O Novo Banco quer potenciar as vantagens do digital também no mundo físico. Mas o fecho de balcões continua a ser uma "inevitabilidade".

Pedro Inácio, executive manager do Novo Banco.Henrique Casinhas/ECO

O Novo Banco quer aplicar o potencial do digital também na relação presencial com os clientes, mesmo num contexto económico em que o banco se vê obrigado a fechar balcões para se “manter relevante para os acionistas”. “O digital não é só à distância, o digital também é no [mundo] presencial”, afirmou esta sexta-feira o executive manager do Novo Banco, Pedro Inácio.

“Estamos numa era digital. Isso quer dizer que tenho de ter a certeza de que os serviços e produtos que tenho são possíveis de consumir nessa era digital.
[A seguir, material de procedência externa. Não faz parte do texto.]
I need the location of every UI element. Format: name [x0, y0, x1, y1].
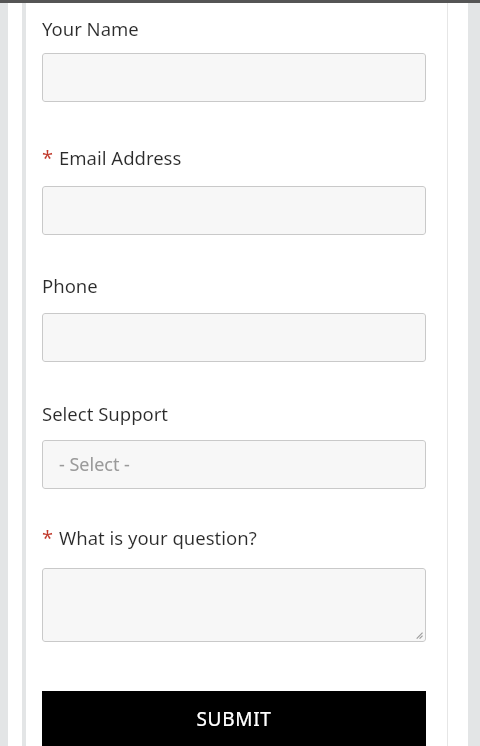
staticText: Phone: [42, 273, 98, 298]
staticText: What is your question?: [59, 525, 257, 550]
staticText: Your Name: [42, 16, 139, 41]
button[interactable]: - Select -: [42, 440, 426, 489]
staticText: *: [42, 144, 54, 171]
staticText: - Select -: [59, 452, 130, 477]
button[interactable]: SUBMIT: [42, 691, 426, 746]
button[interactable]: [42, 313, 426, 362]
button[interactable]: [42, 568, 426, 642]
button[interactable]: [42, 186, 426, 235]
staticText: *: [42, 524, 54, 551]
button[interactable]: [42, 53, 426, 102]
staticText: Select Support: [42, 401, 169, 426]
staticText: Email Address: [59, 145, 182, 170]
staticText: SUBMIT: [196, 706, 272, 732]
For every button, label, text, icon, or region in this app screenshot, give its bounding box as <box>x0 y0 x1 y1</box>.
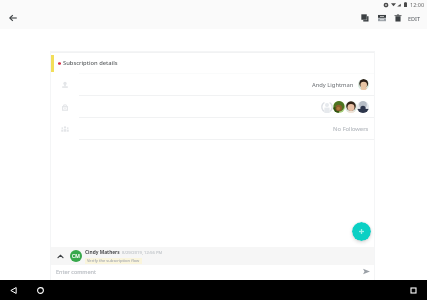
button[interactable]: Home <box>33 283 47 297</box>
button[interactable]: Andy Lightman <box>50 74 375 96</box>
button[interactable]: Back <box>6 283 20 297</box>
button[interactable]: Recents <box>406 283 420 297</box>
staticText: CM <box>72 253 80 260</box>
staticText: Andy Lightman <box>312 81 354 89</box>
staticText: Enter comment <box>56 268 96 275</box>
staticText: Subscription details <box>63 59 118 67</box>
button[interactable]: Send <box>361 266 372 277</box>
button[interactable]: Back <box>5 10 21 26</box>
button[interactable]: No Followers <box>50 118 375 140</box>
button[interactable]: Delete <box>390 10 406 26</box>
button[interactable] <box>50 96 375 118</box>
staticText: EDIT <box>408 15 421 22</box>
button[interactable]: Collapse <box>55 251 66 262</box>
staticText: Cindy Mathers <box>85 249 120 256</box>
staticText: No Followers <box>333 125 369 133</box>
staticText: Verify the subscription flow <box>87 258 140 264</box>
button[interactable]: Split view <box>374 10 390 26</box>
button[interactable]: Duplicate <box>357 10 373 26</box>
button[interactable]: Add <box>352 222 371 241</box>
button[interactable]: EDIT <box>405 10 423 26</box>
staticText: 8/29/2019, 12:56 PM <box>122 250 163 256</box>
staticText: 12:00 <box>410 1 425 8</box>
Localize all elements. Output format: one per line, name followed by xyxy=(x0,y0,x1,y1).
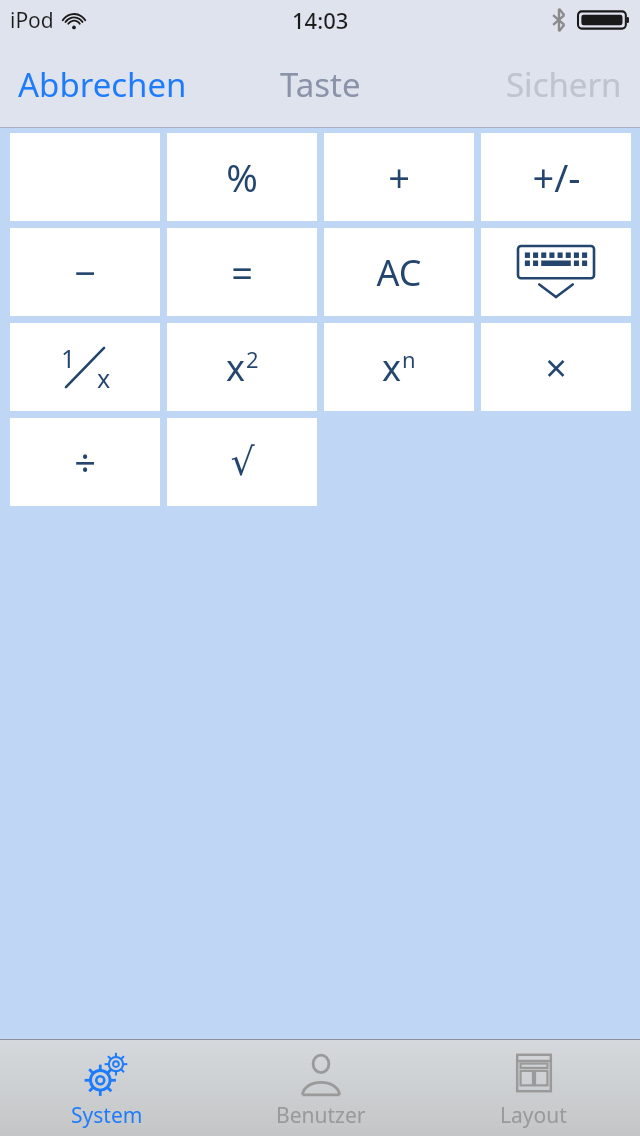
button[interactable]: x squared xyxy=(167,323,317,411)
staticText: 14:03 xyxy=(292,5,349,35)
staticText: ÷ xyxy=(74,436,96,488)
button[interactable]: × xyxy=(481,323,631,411)
staticText: = xyxy=(231,246,253,298)
button[interactable]: One over x xyxy=(10,323,160,411)
staticText: 2 xyxy=(246,344,259,374)
button[interactable]: Sichern xyxy=(488,52,640,117)
button[interactable]: ÷ xyxy=(10,418,160,506)
staticText: √ xyxy=(230,440,255,484)
staticText: iPod xyxy=(10,6,54,35)
button[interactable]: % xyxy=(167,133,317,221)
button[interactable]: AC xyxy=(324,228,474,316)
button[interactable]: Layout xyxy=(427,1040,640,1136)
staticText: 1 xyxy=(61,341,76,375)
staticText: Benutzer xyxy=(276,1101,366,1130)
button[interactable]: = xyxy=(167,228,317,316)
staticText: n xyxy=(402,344,416,374)
staticText: % xyxy=(226,151,258,203)
staticText: +/- xyxy=(532,151,581,203)
button[interactable]: x to the n xyxy=(324,323,474,411)
staticText: System xyxy=(71,1101,143,1130)
staticText: AC xyxy=(376,248,422,297)
staticText: − xyxy=(74,246,96,298)
button[interactable]: Hide keyboard xyxy=(481,228,631,316)
staticText: x xyxy=(226,343,246,392)
staticText: x xyxy=(382,343,402,392)
button[interactable]: System xyxy=(0,1040,214,1136)
staticText: Abbrechen xyxy=(18,62,187,107)
button[interactable]: Benutzer xyxy=(214,1040,427,1136)
button[interactable]: Abbrechen xyxy=(0,52,205,117)
staticText: Sichern xyxy=(506,62,622,107)
staticText: + xyxy=(388,151,410,203)
staticText: × xyxy=(545,341,567,393)
staticText: x xyxy=(97,361,111,395)
button[interactable]: √ xyxy=(167,418,317,506)
staticText: Taste xyxy=(280,62,361,107)
staticText: Layout xyxy=(500,1101,567,1130)
button[interactable]: + xyxy=(324,133,474,221)
button[interactable]: +/- xyxy=(481,133,631,221)
button[interactable]: − xyxy=(10,228,160,316)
O onboarding, o dia-a-dia, o consultar as contas, as operações, o adquirir produtos e serviços, o investimento e o crédito, tudo isto tem de poder ser feito no digital”, afirmou Pedro Inácio, assumindo o desafio de também aplicar o potencial da tecnologia no mundo físico. “Temos de trazer o digital para o [mundo] presencial”, afirmou num painel inserido na eID Conference, que decorre em Lisboa, sem revelar projetos concretos para atingir este objetivo.

Questionado sobre se essa ideia não contradiz a lógica de que o digital foi o principal fator a promover o fecho de balcões dos bancos, Pedro Inácio considerou esse fenómeno uma “inevitabilidade”. “Tem de haver essa adaptação. Também mudou aquilo que era um modelo de distribuição em que era precisa uma presença local para ter quota de mercado. Isso mudou”, defendeu o executive manager do Novo Banco.
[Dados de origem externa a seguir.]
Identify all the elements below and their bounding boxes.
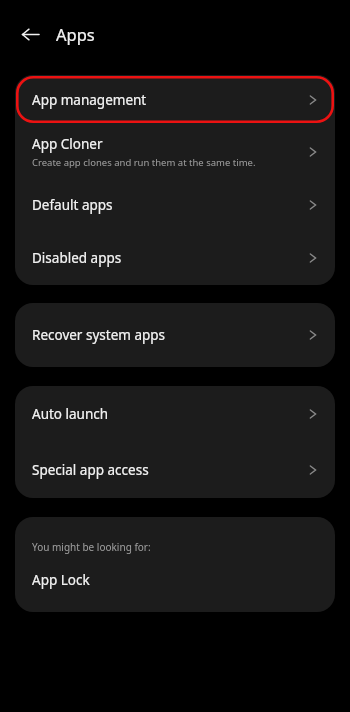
staticText: Disabled apps [32, 249, 122, 267]
staticText: App Cloner [32, 135, 103, 153]
button[interactable]: App Lock [15, 571, 335, 589]
staticText: Create app clones and run them at the sa… [32, 156, 256, 169]
button[interactable]: Disabled apps [15, 230, 335, 285]
button[interactable]: Back [13, 17, 47, 51]
button[interactable]: App management [15, 75, 335, 124]
button[interactable]: Auto launch [15, 386, 335, 442]
button[interactable]: Special app access [15, 442, 335, 498]
button[interactable]: Default apps [15, 179, 335, 230]
button[interactable]: Recover system apps [15, 303, 335, 367]
staticText: App Lock [32, 571, 90, 589]
staticText: You might be looking for: [32, 540, 151, 554]
staticText: Special app access [32, 461, 149, 479]
staticText: Auto launch [32, 405, 109, 423]
staticText: App management [32, 91, 147, 109]
staticText: Apps [56, 23, 95, 45]
button[interactable]: App Cloner [15, 124, 335, 179]
staticText: Default apps [32, 196, 113, 214]
staticText: Recover system apps [32, 326, 166, 344]
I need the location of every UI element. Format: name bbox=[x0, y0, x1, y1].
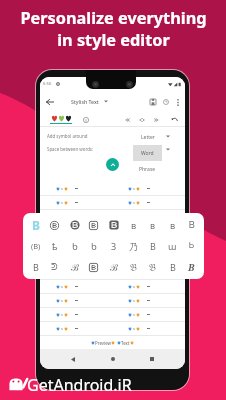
button[interactable]: Letter bbox=[133, 129, 162, 145]
staticText: B bbox=[33, 261, 39, 273]
button[interactable]: ҍ bbox=[45, 237, 64, 255]
staticText: 𝔅 bbox=[130, 263, 137, 272]
button[interactable]: s bbox=[40, 224, 112, 237]
staticText: s bbox=[61, 298, 63, 303]
button[interactable]: s bbox=[40, 294, 112, 307]
button[interactable]: s bbox=[112, 252, 185, 265]
button[interactable]: Emoji bbox=[81, 115, 91, 125]
button[interactable]: Ᏼ bbox=[182, 216, 201, 234]
button[interactable]: s bbox=[112, 322, 185, 335]
button[interactable]: Previous bbox=[122, 114, 133, 125]
staticText: s bbox=[133, 200, 135, 205]
button[interactable]: 𝔅 bbox=[124, 258, 143, 276]
button[interactable]: Word bbox=[133, 145, 162, 161]
button[interactable]: s bbox=[40, 182, 112, 195]
staticText: (B) bbox=[31, 241, 41, 251]
staticText: ℬ bbox=[110, 261, 118, 274]
button[interactable]: 乃 bbox=[124, 237, 143, 255]
staticText: Stylish Text bbox=[71, 98, 99, 105]
button[interactable]: З bbox=[104, 237, 123, 255]
button[interactable]: Favourites bbox=[50, 115, 72, 124]
button[interactable]: s bbox=[40, 238, 112, 251]
staticText: B bbox=[32, 217, 40, 233]
button[interactable]: Back bbox=[66, 352, 80, 366]
staticText: s bbox=[133, 228, 135, 233]
button[interactable]: s bbox=[40, 252, 112, 265]
button[interactable] bbox=[65, 216, 84, 234]
button[interactable]: s bbox=[112, 196, 185, 209]
button[interactable]: 𝔅 bbox=[143, 258, 162, 276]
staticText: ƅ bbox=[91, 240, 97, 253]
button[interactable]: Expand bbox=[106, 158, 119, 171]
button[interactable]: B bbox=[182, 258, 201, 276]
button[interactable]: Save bbox=[146, 95, 159, 108]
button[interactable]: s bbox=[40, 266, 112, 279]
button[interactable] bbox=[84, 216, 103, 234]
staticText: ɯ bbox=[168, 240, 177, 252]
button[interactable]: ƅ bbox=[84, 237, 103, 255]
button[interactable]: B bbox=[26, 258, 45, 276]
staticText: s bbox=[61, 200, 63, 205]
staticText: Personalize everything bbox=[20, 7, 207, 29]
staticText: Ᏼ bbox=[189, 221, 195, 230]
button[interactable]: (B) bbox=[26, 237, 45, 255]
staticText: Space between words: bbox=[47, 146, 94, 152]
staticText: ʙ bbox=[170, 219, 176, 231]
button[interactable]: ƅ bbox=[65, 237, 84, 255]
button[interactable]: s bbox=[112, 266, 185, 279]
button[interactable]: s bbox=[112, 294, 185, 307]
button[interactable]: Next bbox=[150, 114, 161, 125]
button[interactable] bbox=[45, 216, 64, 234]
button[interactable] bbox=[84, 258, 103, 276]
button[interactable]: s bbox=[40, 210, 112, 223]
button[interactable]: В bbox=[163, 258, 182, 276]
button[interactable]: ℬ bbox=[104, 258, 123, 276]
button[interactable]: Undo bbox=[169, 114, 180, 125]
button[interactable]: s bbox=[112, 238, 185, 251]
staticText: s bbox=[133, 284, 135, 289]
button[interactable]: s bbox=[112, 280, 185, 293]
staticText: В bbox=[170, 261, 176, 273]
button[interactable]: Ꮟ bbox=[182, 237, 201, 255]
staticText: s bbox=[61, 186, 63, 191]
button[interactable]: B bbox=[26, 216, 45, 234]
staticText: s bbox=[133, 242, 135, 247]
button[interactable]: s bbox=[112, 182, 185, 195]
button[interactable]: ʙ bbox=[124, 216, 143, 234]
staticText: ƅ bbox=[72, 240, 78, 253]
button[interactable]: s bbox=[112, 308, 185, 321]
staticText: B bbox=[188, 261, 195, 274]
button[interactable]: ɯ bbox=[163, 237, 182, 255]
button[interactable]: ℬ bbox=[65, 258, 84, 276]
button[interactable]: s bbox=[40, 280, 112, 293]
button[interactable]: ʙ bbox=[163, 216, 182, 234]
button[interactable]: s bbox=[40, 322, 112, 335]
staticText: ℬ bbox=[71, 261, 79, 274]
button[interactable]: Brackets bbox=[136, 114, 147, 125]
staticText: З bbox=[111, 240, 117, 252]
staticText: ҍ bbox=[52, 240, 58, 253]
staticText: GetAndroid.iR bbox=[27, 374, 132, 396]
staticText: Letter bbox=[141, 134, 155, 141]
staticText: ʙ bbox=[131, 219, 137, 231]
button[interactable]: History bbox=[159, 95, 172, 108]
staticText: Ꮟ bbox=[189, 242, 195, 250]
button[interactable]: Back bbox=[40, 91, 60, 112]
button[interactable]: s bbox=[112, 224, 185, 237]
staticText: Add symbol around bbox=[47, 133, 88, 139]
button[interactable]: Home bbox=[106, 352, 120, 366]
button[interactable]: s bbox=[40, 196, 112, 209]
button[interactable]: s bbox=[112, 210, 185, 223]
button[interactable]: в bbox=[143, 216, 162, 234]
button[interactable] bbox=[104, 216, 123, 234]
button[interactable]: ᕲ bbox=[45, 258, 64, 276]
button[interactable]: More options bbox=[172, 96, 184, 108]
button[interactable]: Phrase bbox=[133, 161, 162, 177]
button[interactable]: Β bbox=[143, 237, 162, 255]
button[interactable]: s bbox=[40, 308, 112, 321]
button[interactable]: Recents bbox=[145, 352, 159, 366]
Tem de haver essa adaptação [com o fecho de balcões]. Mudou aquilo que era um modelo de distribuição em que era precisa uma presença local para ter quota de mercado.

Pedro Inácio

Executive manager do Novo Banco

O executivo do banco explicou também que “a banca tem de ser relevante para os seus principais stakeholders“, onde se inserem os acionistas da empresa. “Tem de ser rentável, tem de dar lucro. Isto parece óbvio. Mas, se olharmos para o passado, não é assim tão óbvio”, reiterou Pedro Inácio.

Como o ECO tem vindo a revelar, o Novo Banco tem eliminado dezenas de balcões. De acordo com dados revelados em julho, só este ano a empresa já apagou do mapa 71 balcões físicos de norte a sul do país. O banco está perto de atingir o objetivo de ter apenas 400 balcões, sendo que o prazo inicial para esta meta terminava em 2021. Entre os critérios para o fecho de balcões está, acima de tudo, a proximidade com outra agência.